Bazı İslâm kanuncuları nezdinde “ta’zir” ve hudud cezaları, “zecr ve istislah” yolu ile suçlan azaltmak ve cemiyeti ıslah etmek gayesini gütmektedir. Osmanlı kanunları ve emirnâmeleri bu hususda kesin bir ayırım yapmaktadırlar. Onlara göre bir mütecavizi kanunun ön gördüğü şekillerde cezalandırmaktan gaye onun nefsini ıslah etmektir. İdam veya suçlunun bir elini kesmek gibi ağır cezalardan gaye bu işe tevessül edecek diğer kimselere ibret olması ve memleketin nizamı için tebaanın emniyeti ve memleketin bu gibi şeylerden temizlenmesi için yapıldığı belirtilmektedir. Bir şahsın hukukî hakkını vermek dernek olan kısas, keffare gibi tamamen dinî cezaların konusunu teşkil eder.

Osmanlı ceza hukukunun menfi hususları üzerinde şimdiye kadar ilmî olarak fazla durulmamıştır. Bir şahsın hayatına, haysiyetine ve mülküne az kıymet verilmiştir. Cezalandırma hususu çoğunlukla sert ve haşin bir şekilde icra edilmekteydi. Şüphe çoğunlukla bir delil vasfını kazanmaktadır. Bir batılı seyyahın haklı olarak işaret ettiği gibi Osmanlı adaleli, bir suçtan dolayı itham edilen iki sanıktan, suçlu ve mütecaviz olan kaçar, fakat masum cezalandırılırdı; bu telakki de sanık masum da olsa gerçekten suçlu ise bu misal teşkil eder diye katledilirdi.

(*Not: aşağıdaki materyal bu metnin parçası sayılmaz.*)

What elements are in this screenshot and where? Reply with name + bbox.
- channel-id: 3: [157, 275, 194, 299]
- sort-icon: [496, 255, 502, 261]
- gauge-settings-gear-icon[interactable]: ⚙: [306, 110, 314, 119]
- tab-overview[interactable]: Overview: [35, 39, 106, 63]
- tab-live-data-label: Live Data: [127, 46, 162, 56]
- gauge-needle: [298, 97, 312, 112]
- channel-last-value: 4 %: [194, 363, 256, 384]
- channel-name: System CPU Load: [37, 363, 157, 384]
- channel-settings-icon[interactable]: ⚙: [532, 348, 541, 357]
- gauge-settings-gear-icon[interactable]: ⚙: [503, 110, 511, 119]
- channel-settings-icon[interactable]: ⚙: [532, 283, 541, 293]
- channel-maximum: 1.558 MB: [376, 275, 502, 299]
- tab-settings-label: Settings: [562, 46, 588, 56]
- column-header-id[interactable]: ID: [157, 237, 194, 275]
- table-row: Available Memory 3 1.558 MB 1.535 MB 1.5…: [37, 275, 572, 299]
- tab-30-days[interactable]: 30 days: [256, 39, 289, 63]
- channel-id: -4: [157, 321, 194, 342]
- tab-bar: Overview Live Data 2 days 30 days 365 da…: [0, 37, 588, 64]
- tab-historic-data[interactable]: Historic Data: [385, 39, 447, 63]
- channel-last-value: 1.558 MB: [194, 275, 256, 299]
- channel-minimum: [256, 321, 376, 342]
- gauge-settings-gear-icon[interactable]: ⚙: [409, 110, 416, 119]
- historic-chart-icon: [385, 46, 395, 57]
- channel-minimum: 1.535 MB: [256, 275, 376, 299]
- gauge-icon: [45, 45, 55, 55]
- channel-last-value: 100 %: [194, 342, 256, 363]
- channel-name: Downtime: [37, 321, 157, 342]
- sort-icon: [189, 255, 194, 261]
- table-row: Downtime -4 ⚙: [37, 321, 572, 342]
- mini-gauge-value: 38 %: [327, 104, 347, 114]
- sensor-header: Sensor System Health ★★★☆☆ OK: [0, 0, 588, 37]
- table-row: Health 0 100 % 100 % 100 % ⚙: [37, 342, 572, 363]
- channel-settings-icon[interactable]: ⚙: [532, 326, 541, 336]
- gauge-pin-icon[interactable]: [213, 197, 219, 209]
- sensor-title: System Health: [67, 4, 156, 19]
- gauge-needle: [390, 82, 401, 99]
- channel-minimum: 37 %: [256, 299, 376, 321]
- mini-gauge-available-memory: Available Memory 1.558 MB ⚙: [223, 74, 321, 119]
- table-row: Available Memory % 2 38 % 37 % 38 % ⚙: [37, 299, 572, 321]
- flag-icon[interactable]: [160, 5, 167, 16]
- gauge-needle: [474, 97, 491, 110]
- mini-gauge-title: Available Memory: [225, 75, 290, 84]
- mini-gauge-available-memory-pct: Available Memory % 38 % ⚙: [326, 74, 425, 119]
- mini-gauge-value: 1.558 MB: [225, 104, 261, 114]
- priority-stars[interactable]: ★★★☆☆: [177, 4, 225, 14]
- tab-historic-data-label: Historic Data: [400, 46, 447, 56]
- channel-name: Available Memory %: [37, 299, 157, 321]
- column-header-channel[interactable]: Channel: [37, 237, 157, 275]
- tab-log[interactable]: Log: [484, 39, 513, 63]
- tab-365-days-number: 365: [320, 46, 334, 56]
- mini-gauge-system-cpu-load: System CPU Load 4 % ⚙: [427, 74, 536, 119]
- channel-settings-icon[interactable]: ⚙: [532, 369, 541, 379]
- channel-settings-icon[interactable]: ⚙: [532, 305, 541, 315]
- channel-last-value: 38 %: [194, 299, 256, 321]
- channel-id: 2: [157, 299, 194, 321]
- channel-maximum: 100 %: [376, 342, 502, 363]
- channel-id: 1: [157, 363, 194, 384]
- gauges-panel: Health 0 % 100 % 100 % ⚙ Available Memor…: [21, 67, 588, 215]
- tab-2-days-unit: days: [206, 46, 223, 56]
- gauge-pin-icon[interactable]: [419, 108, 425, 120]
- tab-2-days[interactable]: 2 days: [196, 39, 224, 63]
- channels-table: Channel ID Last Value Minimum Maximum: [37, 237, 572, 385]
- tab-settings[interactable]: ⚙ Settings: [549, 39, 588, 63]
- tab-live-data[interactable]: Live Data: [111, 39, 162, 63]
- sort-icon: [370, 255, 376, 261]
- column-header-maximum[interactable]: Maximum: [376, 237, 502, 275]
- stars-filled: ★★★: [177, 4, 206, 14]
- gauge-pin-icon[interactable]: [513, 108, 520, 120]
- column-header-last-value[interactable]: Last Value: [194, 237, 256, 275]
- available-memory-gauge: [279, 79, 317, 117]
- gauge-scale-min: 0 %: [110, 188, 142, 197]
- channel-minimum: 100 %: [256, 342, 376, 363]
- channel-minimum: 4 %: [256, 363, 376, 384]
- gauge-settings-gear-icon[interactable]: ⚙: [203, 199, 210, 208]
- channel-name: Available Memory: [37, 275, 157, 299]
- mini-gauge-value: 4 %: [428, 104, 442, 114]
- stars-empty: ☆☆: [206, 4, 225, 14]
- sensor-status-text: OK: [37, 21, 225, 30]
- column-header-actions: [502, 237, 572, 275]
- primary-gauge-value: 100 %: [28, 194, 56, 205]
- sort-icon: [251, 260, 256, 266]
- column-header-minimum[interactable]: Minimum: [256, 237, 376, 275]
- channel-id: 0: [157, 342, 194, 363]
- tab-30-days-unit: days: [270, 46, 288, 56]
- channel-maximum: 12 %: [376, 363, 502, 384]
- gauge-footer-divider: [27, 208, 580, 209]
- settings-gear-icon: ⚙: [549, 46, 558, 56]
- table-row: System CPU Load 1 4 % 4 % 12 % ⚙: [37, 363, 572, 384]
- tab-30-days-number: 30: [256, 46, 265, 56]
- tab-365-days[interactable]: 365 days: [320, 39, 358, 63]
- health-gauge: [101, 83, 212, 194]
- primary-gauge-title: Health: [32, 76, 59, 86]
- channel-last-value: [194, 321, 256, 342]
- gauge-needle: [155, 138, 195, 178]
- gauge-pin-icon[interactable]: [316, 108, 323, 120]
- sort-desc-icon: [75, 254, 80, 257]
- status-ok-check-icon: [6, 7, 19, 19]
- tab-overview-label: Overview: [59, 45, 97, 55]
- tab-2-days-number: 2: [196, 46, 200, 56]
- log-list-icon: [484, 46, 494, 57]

Yukarıda özetlemeye çalıştığımız, eserin ikinci bölümünü teşkil eden Osmanlı imparatorluğunda ceza hukuku idaresi başlığını taşıyan ve eserin yarısını teşkil eden kısımdır (s. 167-313). Buna “Kaynaklar üzerinde not” (s. 314-316), “Hindistan’da ceza kanunu" (s. 317-318) başlıkları altında iki ek konmuştur. Eser kişi adları (s. 319-323), konu ve terim dizini (s. 324-336) ile tamamlanmakta ayrıca metinde geçen hukukî terimlerin açıklanmasını ihtiva eden bir lügatçe ile sona ermektedir (s· 337-340)·

Yukarıda söylendiği gibi bu eserin hazırlayıcısı olan müteveffa Uriel Heyd uzun yıllar süren çalışmalarının sonuçlarını yayın alanına çıktığını görememiştir. Fakat bugün elimizdeki metnin meydana gelişinde ikinci bir müellif olarak kabul edilmesi gereken V. Menage’ın titiz çalışmasının büyük rolü olmuştur. Eserin birinci kısmını teşkil eden Osmanlı ceza kanunnamesi metinlerini ele alan ve çeşitli devirlerde meydana getirilmiş metinlerin tespiti ve nihayet tenkidli bir metnin meydana getirilişi ve bu metnin İngilizceye tercümesi ile daha geniş ilim âleminin istifadesine sunulması eldeki eserin en başarılı kısımları olarak kabul edilmelidir. İkinci kısım da eserde ele alman devir kanunname metinleri bakımından XVII. yüzyıl’a kadar geldiğinden bazı hukuki açıklamalarda onu aşan bir tutum içinde bulunduğu görülmektedir. Bununla beraber bu zikrettiğimiz hususlar bu konunun birazda çetrefil olması ve şimdiye kadar ilmî şekilde geniş bir çerçeve içinde ele alınmamış olmasından ileri gelmiştir. Osmanlı hukuku sahasında, araştırıcıların daima müracaat edecekleri vazgeçilmez bir eserdir; bu bakımdan ilme çok ciddî bir katgıdır.